In its first exercise of a new due process policy, the Financial Accounting Standards Board's Emerging Issues Task Force has issued three exposure drafts of proposed consensuses. The documents deal with accounting for contingently convertible, or CoCo, financial instruments, sabbaticals, and taxes.In the past, the task force has issued exposure drafts only when an issue seemed controversial or significant enough to warrant public comment. Under the new due process, all task force abstracts will be exposed for comment before being submitted to the board for final ratification.
"We understand the impact that the task force has on preparers, auditors, users and regulators," said FASB senior technical advisor Russell Golden. "We want to get their input so that we can make sure we're meeting all their needs."
EITF Issue 06-2, on sabbatical leave and similar benefits, is relatively simple. The question: whether the compensation cost associated with a sabbatical or other similar benefit arrangement should be accrued over the requisite service period.
The answer: Yes.
The complication is in the interpretation of FASB Statement 43, Accounting for Compensated Absences, where Paragraph Six refers to leaves of absence that "accumulate." In that many sabbaticals do not accumulate or grow but simply become available after a set period, the appropriateness of accruing compensation costs has been questioned by concerned accountants.
Golden said that the tentative consensus might change practice for some entities by clarifying the accounting for a practice that is becoming more common.

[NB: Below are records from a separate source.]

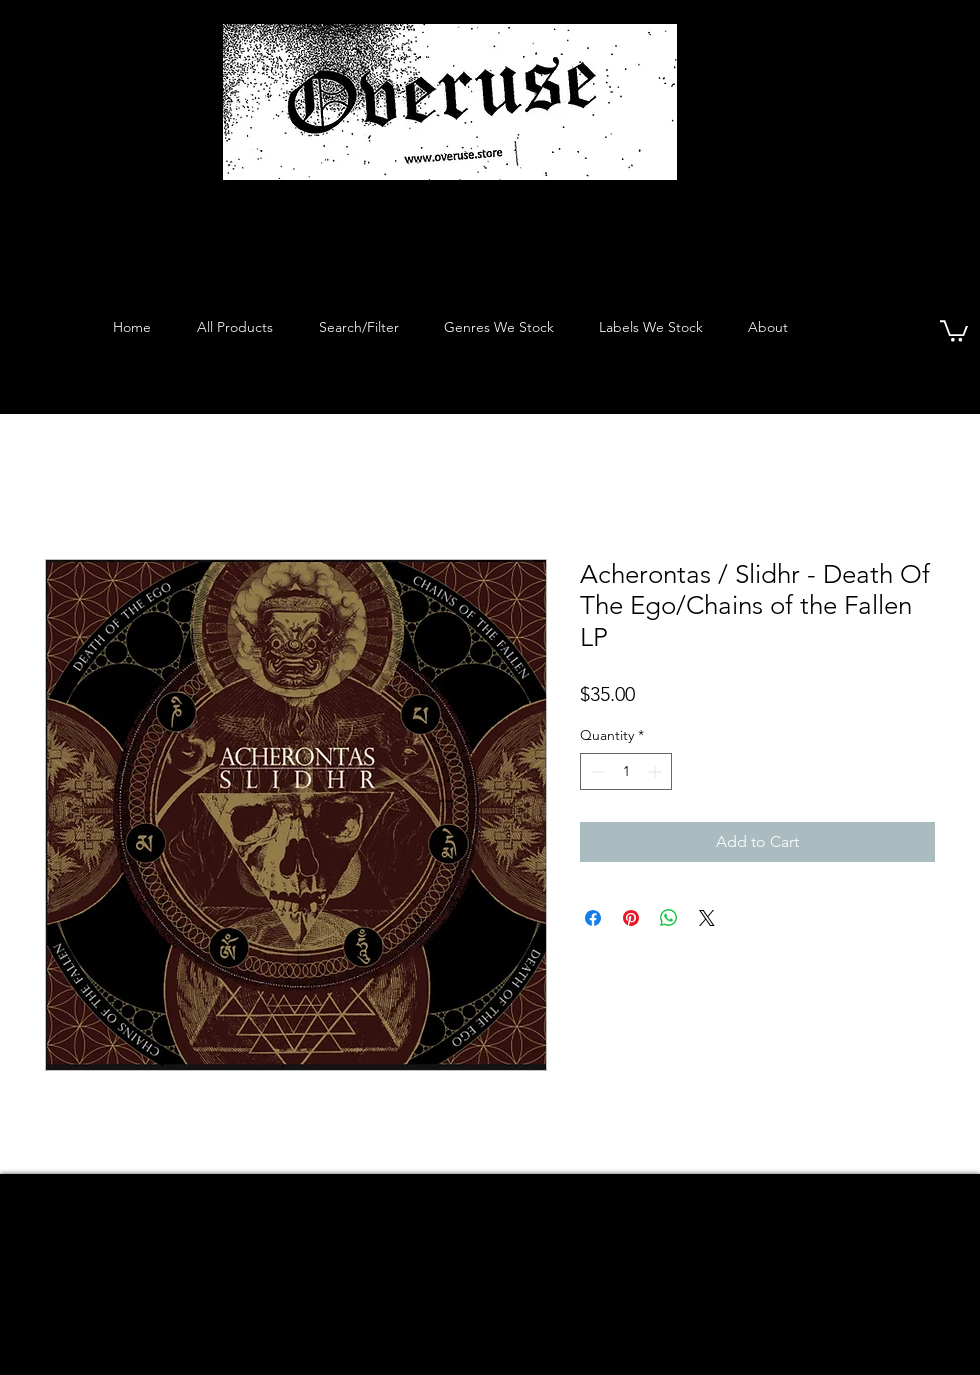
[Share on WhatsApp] (669, 918)
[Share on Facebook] (593, 918)
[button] (954, 330)
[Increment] (656, 771)
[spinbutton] (626, 771)
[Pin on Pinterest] (631, 918)
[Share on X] (707, 918)
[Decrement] (595, 771)
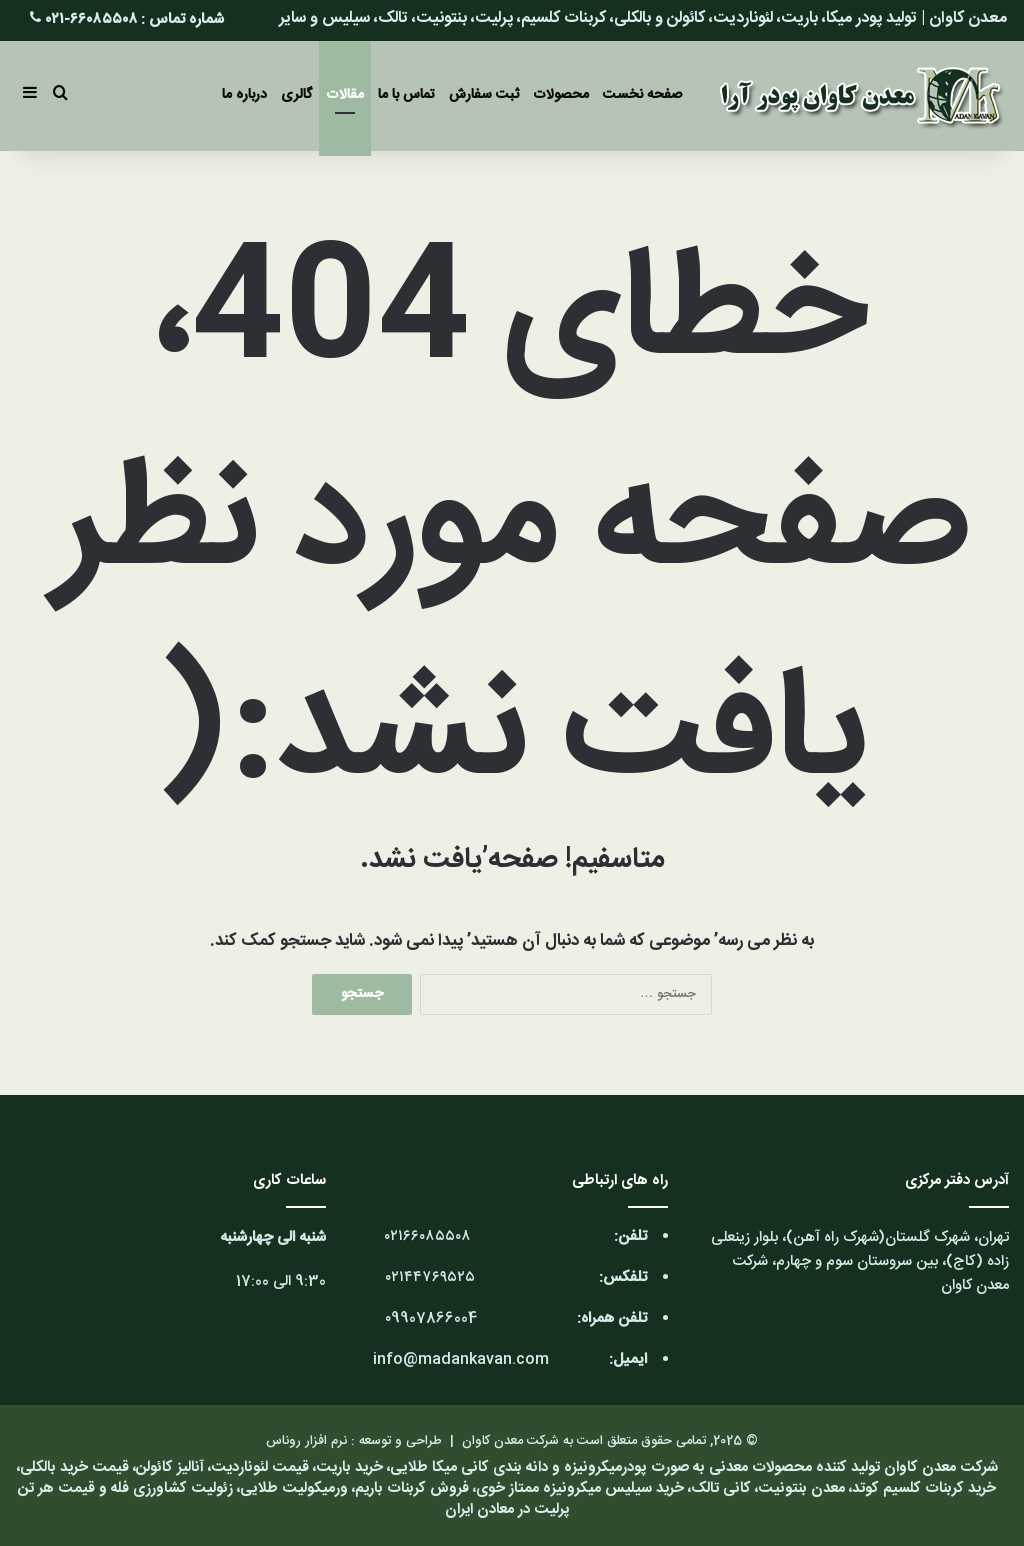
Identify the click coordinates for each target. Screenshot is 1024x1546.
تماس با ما (406, 95)
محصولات (561, 95)
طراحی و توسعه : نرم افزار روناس (354, 1441)
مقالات (345, 95)
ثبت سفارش (484, 95)
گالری (296, 95)
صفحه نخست (642, 95)
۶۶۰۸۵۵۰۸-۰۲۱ (91, 19)
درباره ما (244, 95)
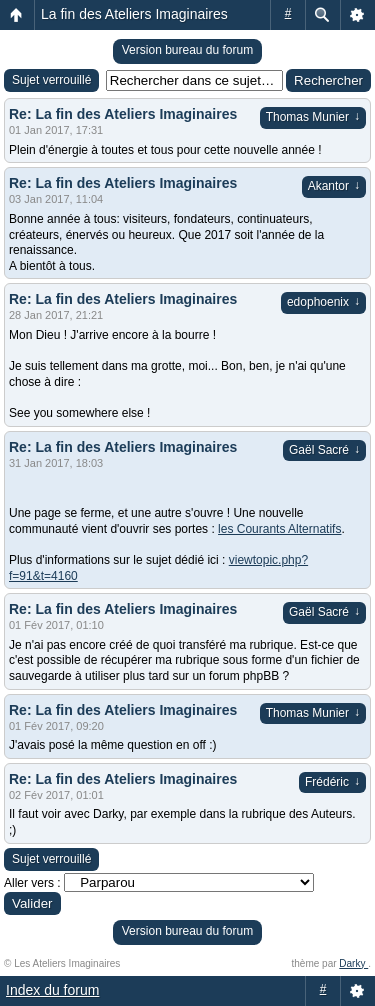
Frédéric (332, 782)
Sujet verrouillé (51, 80)
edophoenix (323, 302)
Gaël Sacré (324, 450)
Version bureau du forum (187, 50)
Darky (353, 963)
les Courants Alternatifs (279, 529)
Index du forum (52, 990)
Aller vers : (32, 883)
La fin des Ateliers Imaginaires (134, 14)
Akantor (334, 186)
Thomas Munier (313, 117)
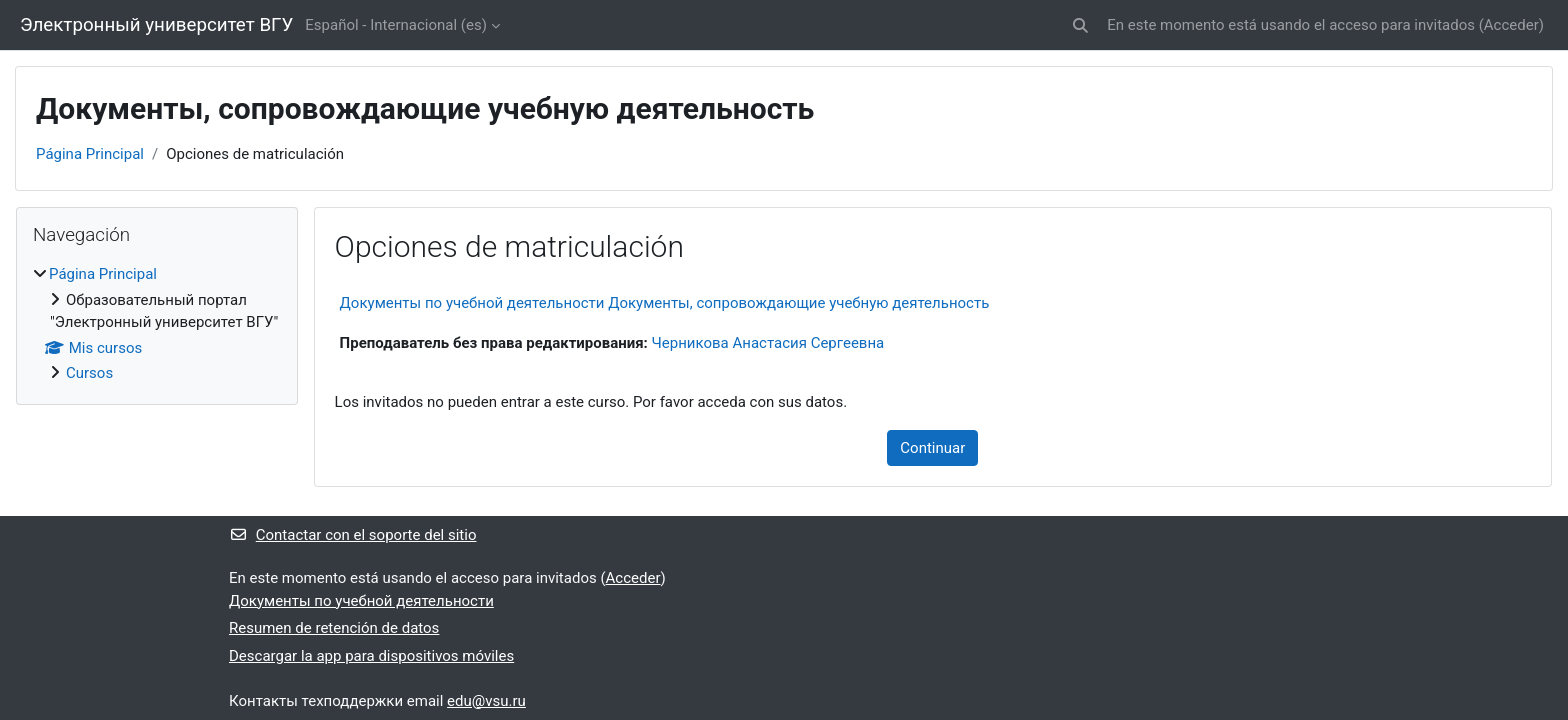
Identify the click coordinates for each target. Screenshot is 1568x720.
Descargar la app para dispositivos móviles (371, 656)
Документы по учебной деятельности (361, 601)
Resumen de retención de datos (334, 628)
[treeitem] (157, 324)
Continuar (932, 448)
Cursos (89, 373)
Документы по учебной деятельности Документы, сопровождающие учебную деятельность (665, 303)
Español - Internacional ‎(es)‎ (396, 25)
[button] (1081, 25)
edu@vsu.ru (486, 701)
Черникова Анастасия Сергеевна (768, 343)
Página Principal (90, 154)
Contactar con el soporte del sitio (352, 535)
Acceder (1511, 25)
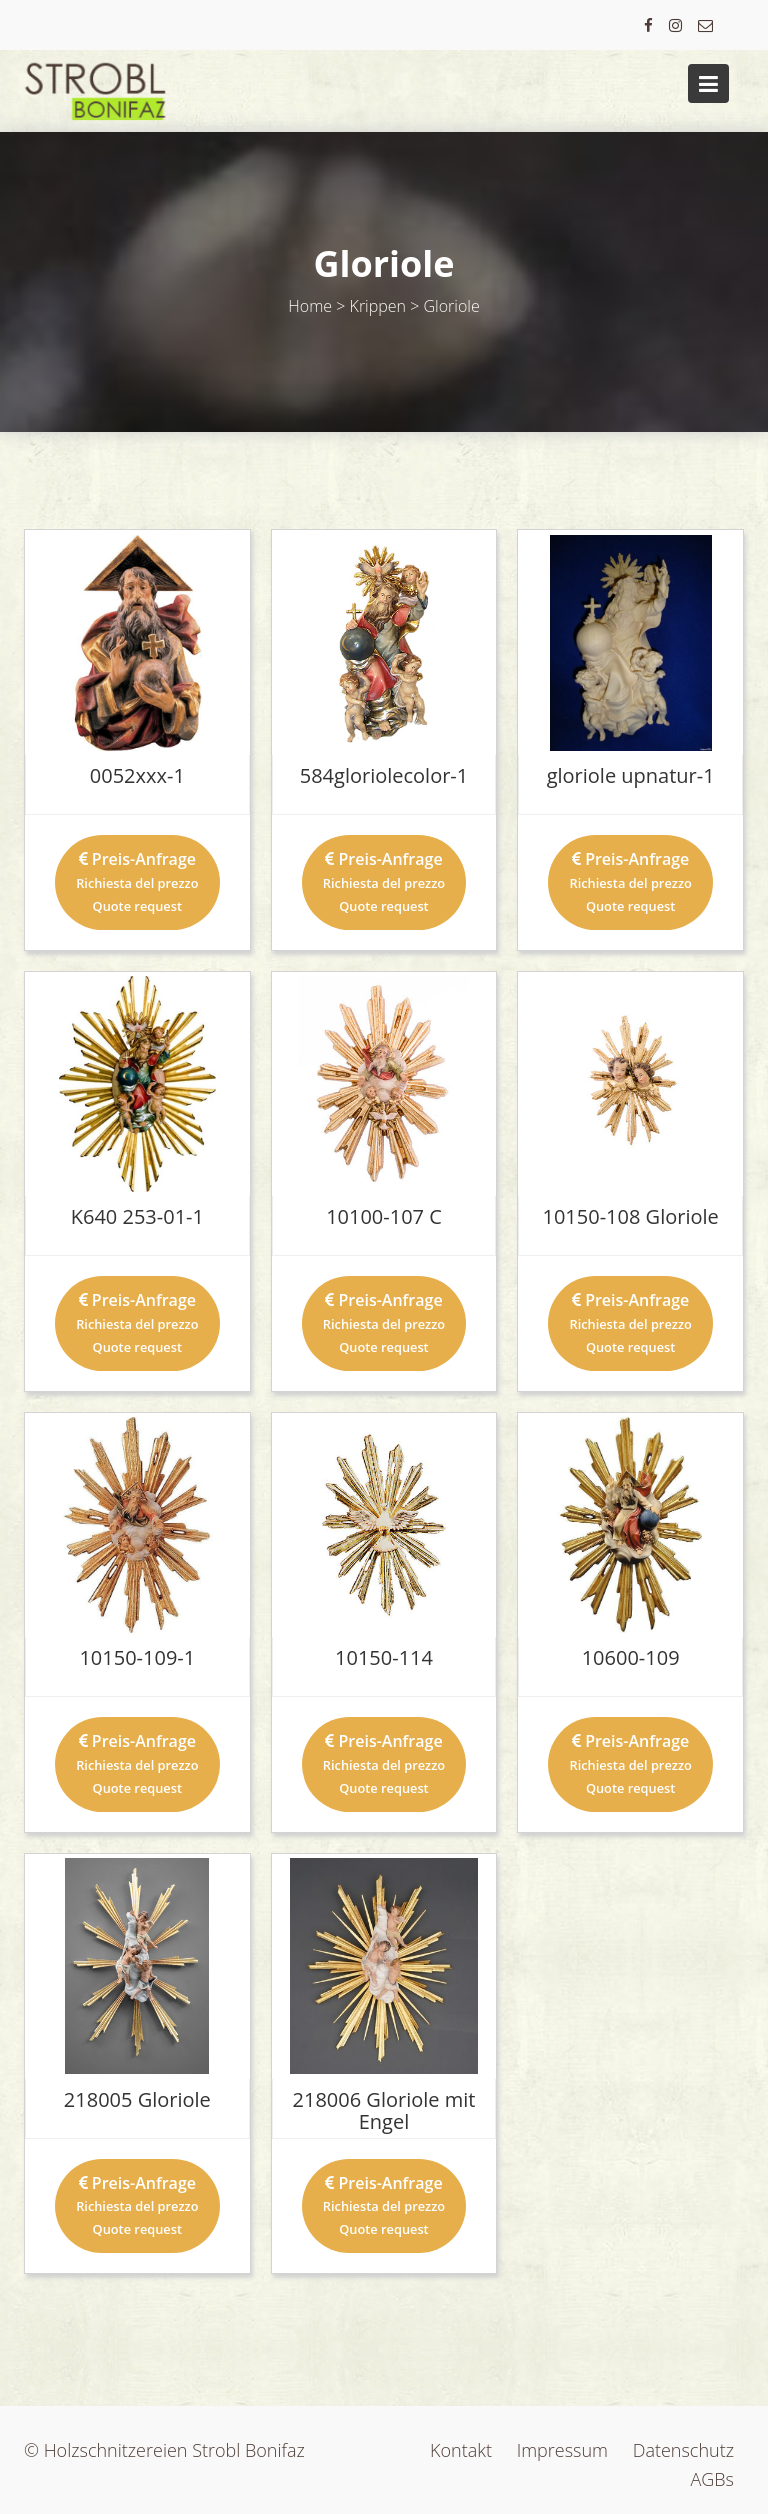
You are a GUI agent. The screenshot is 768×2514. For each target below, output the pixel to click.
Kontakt (461, 2450)
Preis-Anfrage (137, 881)
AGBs (713, 2479)
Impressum (562, 2450)
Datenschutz (683, 2450)
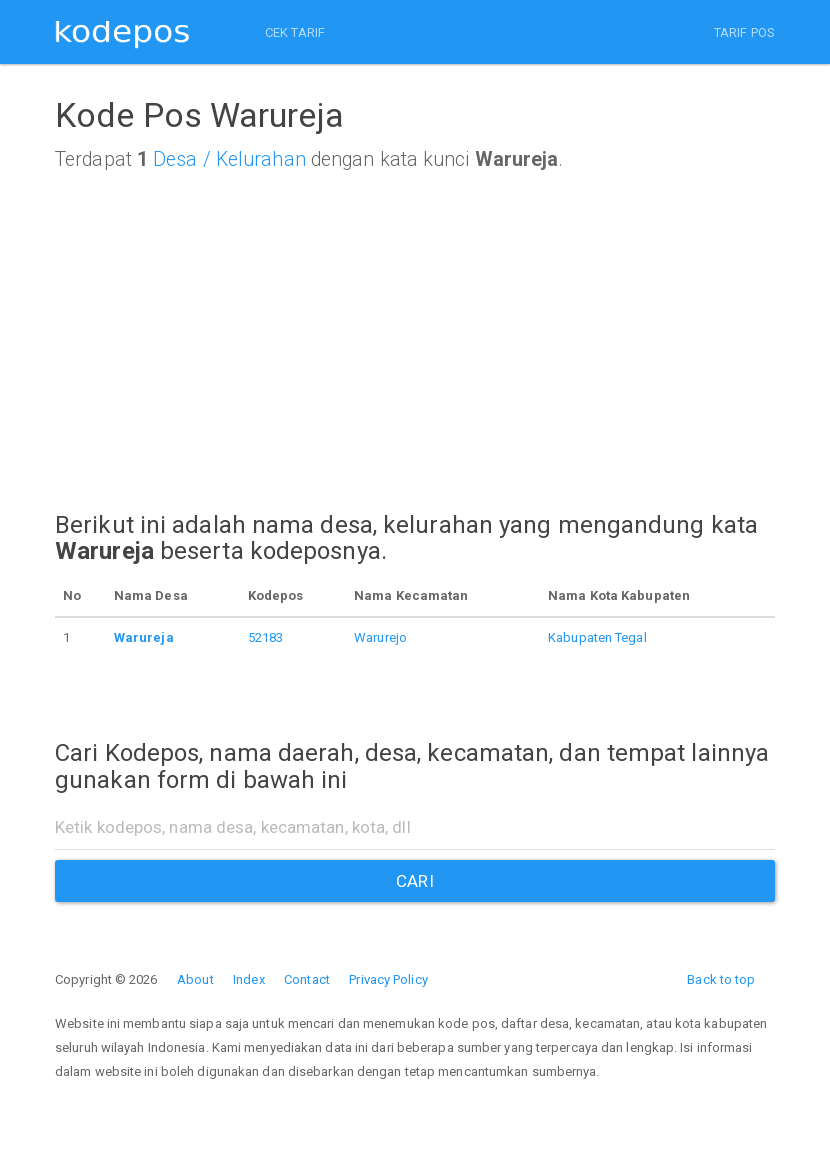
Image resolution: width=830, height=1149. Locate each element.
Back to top (721, 979)
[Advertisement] (415, 360)
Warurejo (380, 637)
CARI (414, 881)
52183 (266, 637)
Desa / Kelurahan (229, 159)
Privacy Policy (388, 979)
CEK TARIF (295, 32)
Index (249, 979)
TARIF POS (744, 32)
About (195, 979)
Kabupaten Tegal (597, 637)
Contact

"Sabbaticals have become more prevalent in high-technology companies," Golden explained. "In the past, people thought that sabbaticals were somewhat isolated to academia, but we've become aware that it's more prevalent in the high-tech industry."
Taxation's complex nature
More complicated than the sabbatical issue is the question of "How Taxes Collected from Customers and Remitted to Governmental Authorities Should Be Presented in the Income Statement," a.k.a. EITF Issue No. 06-3.
The proposal grapples with the famously complex nature of taxation and its myriad manifestations. They range from sales taxes that are applied to a broad class of transactions involving a wide range of goods and services, to excise taxes that are applied only to specific types of transactions or items. The characteristics of how these taxes are calculated, remitted and administered are difficult to summarize into simple, discernible models.
Golden said that often these taxes are embedded in the cost of products and services, invisible to consumers and often not clearly defined as "taxes."
User fees involved in cell phone service and airline tickets are examples of transactions that are new and less easily segregated in financial reports. "Often these fees act like sales taxes, but aren't really called sales taxes," Golden said.
The consensus also follows up on a task force consensus reached in 2000 on gross versus net reporting of revenue recognition. The EITF is suggesting that the presentation of any tax assessed by a governmental authority that is directly imposed on a revenue-producing transaction between a seller and a customer on either a gross or a net basis is an accounting policy decision that should be disclosed pursuant to APB Opinion 22.
For any such taxes reported on a gross basis, a company should disclose the amounts of those taxes in interim and annual financial statements for each period for which an income statement is presented, if those amounts are significant. The disclosure of those taxes can be done on an aggregate basis.
"The task force decided that the best thing to do for investors is to disclose your policy, but they felt that it was not necessary to change current practice," Golden said.
More complicated than taxes and sabbaticals, if only for the minuteness of its presence in the complex density of modern American equities, is the issue of contingently convertible instruments that contain an embedded issuer call option that permits conversion of an instrument by the holder even when the instrument's market price trigger has not been met.
These call options allow issuers to call the debt at any time. Upon exercise of the call option, the holder can opt to receive cash for the call price or a defined number of equity shares or, in some cases, a combination of cash and shares. Holders typically choose to receive equity if the value of the equity exceeds the cash call price of the debt.
In Issue 05-1, the EITF is proposing that the conversion of an instrument that became convertible upon the issuer's exercise of a call option be accounted for as a conversion if the debt instrument contained a substantive conversion feature as of its issuance date.
No gain or loss would be recognized related to the equity securities issued to settle the instrument. The issuance of equity securities to settle a debt instrument that became convertible upon the issuer's exercise of a call option should be accounted for as a debt extinguishment, if the debt instrument did not contain a substantive conversion feature as of its issuance date. The fair value of the equities would be considered a component of the reacquisition price of the debt.
The consensus follows a 2004 task force conclusion that CoCos that were triggered by market price would have to be calculated into diluted earnings per share.
"Issue 05-1 is a follow-up issue, because a lot of those instruments had specific call features that allow for the acceleration of that contingency to occur," Golden said. "I don't believe there have been many entities that have called these securities and thus accelerated the conversions."
The EITF has requested comments by May 4, 2006.
The task force will consider comments at a meeting scheduled for June 14-15, 2006. Pending approval, the issues will then be passed to the board for ratification.